Reply to this email directly, view it on GitHub
<#695 (comment)>,
or mute the thread
<https://github.com/notifications/unsubscribe-auth/AJQ0cmOErgSa_Gm5eWAe_K4Fawgf0Nwlks5uyB8zgaJpZM4YrBbU>
.
|
@offerm this was an old bug with the connection retries. I missed it because I checked that the connection exists, which it did, but the peer was removed from the peer list. I just pushed a fix for it. Let me know if there's something missing for the reconnecting after disconnection feature. |
@moshababo just checked this branch again. My XUD doesn't try to reconnect after I turned off wifi and back on after a minute. Is this working for you? Here is the log:
|
looks like the problem is due to pool.ts:665. please check also, I see that you only reconnect if there is no disconnect reason or reason is ResponseStalling. Why not reconnect for What I suggested in the past is that we will reset the reconnect timer only after successful reconnect. This way, if we got Banned we will try to reconnect with a growing gap between each attempt. Still pending the case when A should connect to B and B should connect to A and B is killed and restarted. |
Please update us on the status here @moshababo . We ran into the same issue while testing here on our unstable Chinese connections and it makes testing real difficult. |
I didn't fix this yet on purpose so we can isolate this for the other problems. See my comment here. @offerm you say you want to reconnect on all cases, but I don't understand why we'll want to have a connect-disconnect loop, which will happen if we're banned or with incompatible version. I removed the line which disables reconnecting from the side which closed the socket. Please try again. |
Better now. Reconnect after wifi error is working [again] Also better on server side. Still not perfect:
The reason why I think we should always reconnect is to avoid problems like the one above. If we keep it simple it will work better. We should reset the counter only when we made a good connection. So if there is a peer, for which we initiate the connection, and is not properly setup, we will try to connect every 5 minutes. Don't see a problem with this. I also think we should reconnect only for outgoing peers. No need to reconnect incoming peers. |
Ok, this is taking too long. Offer made some good points, I made an "improvement" offshoot: #721 But since this improves the situation quite a bit and we need it urgently for our testing, I'd prefer to get it merged soon. |
@offerm let's finalize this for this milestone. I returned the check on |
@moshababo which tests scenarios are covered by this PR? wifi disconnect? |
Saw the problem now. I'll fix it for #721 because it could depend on other things that we might want to do there. @sangaman I made some changes to |
We can't merge it like this as it will cause the test servers not to be connected and maybe some other effects. |
I have checked the simnet environment and I'm OK with merge. |
@offerm Thanks for checking.

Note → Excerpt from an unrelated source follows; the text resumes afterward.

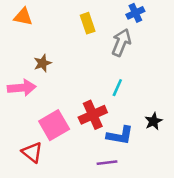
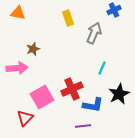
blue cross: (135, 13) -> (114, 10), moved
cyan line: (117, 88) -> (102, 68), moved
black star: (153, 121) -> (119, 94), size x1.5
red triangle: (32, 152) -> (25, 118), turned 36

I added the fix for the peer kill scenario that you described, so we won't have this leftover. From what I understood, it was just because we didn't support connection retries when reconnecting to an inbound peer, because we didn't had his For the future, let's distinct between |
@moshababo I'm not sure I follow your fix. Here is what should work: What should not happen: Try to describe the change in this language so it will be easier to understand. Let us also know when tests have you done. |
You said this should not happen, but at the moment B will reconnect to A if A advertised addresses. We didn't limit reconnecting to outbound connections yet.
This works, but mind that after step 4, B might be the one that will connect to A (and not vise versa), in case he had A on his nodes list. So you'll end up with A having B as an inbound. |
Closes #616, Closes #698.
If peer got disconnected from us post-handshake due to stalling or without specifying any reason, reconnect to him in case we have a listening address of him.